Sadr City, Iraq: The Mahdi Army is blamed for the murders of more than 10,000 Iraqis in recent months alone. The armed force led by Shiite cleric Muqtada al-Sadr, one of the most powerful figures in Iraq, maintains a firm and fatal chokehold on Sadr City.
In April of 2004, Muqtada al-Sadr wages war against US and Iraqi military forces. Al-Sadr’s movement, the Mahdi Army, is modeled after the chillingly brutal Hezbollah in Lebanon. But such the feared reputation Hezbollah earned will not come to the Mahdi Army. Not yet, anyway.
Al-Sadr’s recruits suffer chronic defeats at the hands of the Americans and, finally, al-Sadr calls off the massive uprising. Not to risk another humiliating defeat at the hands of the Coalition, al-Sadr reformulates his scheme to rule the region. Within four months, al-Sadr makes a shocking move by joining the US-led political process he’d so vehemently denounced. But behind the seemingly submissive action lies a callous agenda.

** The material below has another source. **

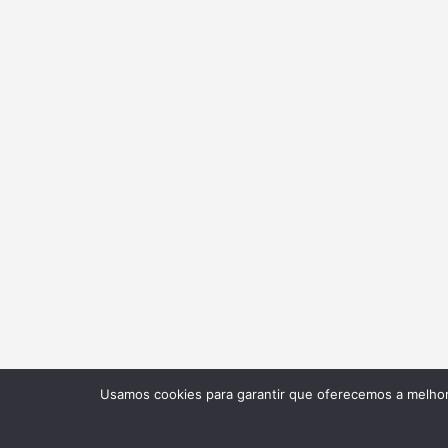
Usamos cookies para garantir que oferecemos a melhor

Under the guise of supporting and protecting the regions under his control, al-Sadr’s Mahdi Army begins a mass infiltration into regions of southern Iraq where US troops are not present, creating a local police, military, and government stronghold that’s enforced with brutal violence. In strikingly poor regions like Sadr City, the citizens are tolerant, due in part to al-Sadr’s social-services network that provides protection, money and jobs to submissive residents.
But by February of 2006, the skeletons locked in the closets of Sadr City begin to spill out.

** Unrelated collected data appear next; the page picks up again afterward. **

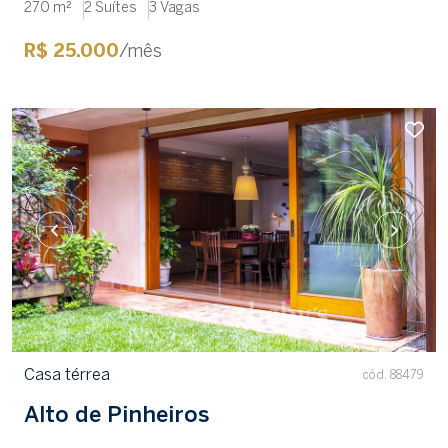
270 m²
2 Suítes
3 Vagas
R$ 25.000
/mês
Casa térrea
cód. 88479
Alto de Pinheiros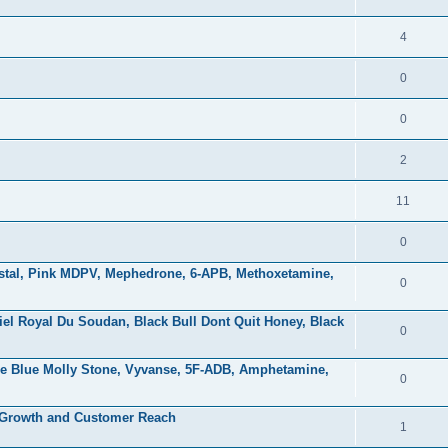
4
0
0
2
11
0
stal, Pink MDPV, Mephedrone, 6-APB, Methoxetamine,
0
iel Royal Du Soudan, Black Bull Dont Quit Honey, Black
0
re Blue Molly Stone, Vyvanse, 5F-ADB, Amphetamine,
0
 Growth and Customer Reach
1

The Golden Mosque, a solemn Shiite shrine in Samarra, is ripped apart in a bomb blast. For the Mahdi Army, it is a call to arms. As news of the destruction surges across Iraq, Shiite boys and men flock to Muqtada al-Sadr’s headquarters in the heart of Sadr City.
A groundswell of random killings and retribution bombings follow in the weeks to come, sectarian violence that thrusts the Mahdi Army in the lead role of renegade judge and brutal executioner of suspected Sunni insurgents. The voracity of the Mahdi Army’s killing sprees leaves a profound impression on US troops in Sadr City. In less than 12 months, a single unit of Coalition soldiers witness more than 200 dead bodies strewn along Sadr City’s roadside.
Gruesome discoveries are often the only mark of the Mahdi Army’s presence in the city. The group is more widespread since the incorporation of “death squads,” the spawn of al-Sadr’s teachings and elite terror cells that specialize in murder and mayhem. The death squads carry out a skewed vigilante justice to combat what the Mahdi Army deems any violation of the Koran—consuming or selling alcohol, acts of extramarital misdeeds, or indiscriminate sexual contact. Retribution includes punishing beatings, pistol whippings, public executions, or admission to a torture cell.
There are at least four known militia leaders in Sadr City, broken links from the Mahdi Army chain of command—some if not all of which are strongly suspected of taking orders not from al-Sadr, but from Iran. Iran is reportedly pressuring Mahdi Army affiliates to rise en masse against American forces in Iraq, and the terror groups are abiding by its request. In what may be the Mahdi Army’s most puzzling manifesto for murder to date, they’re carrying out a bloody retaliation for Israel’s assault on Lebanon inside the borders of Iraq.
Sadr City: the heart of the Shiites, the soul of the Mahdi Army, and the very embodiment of rage.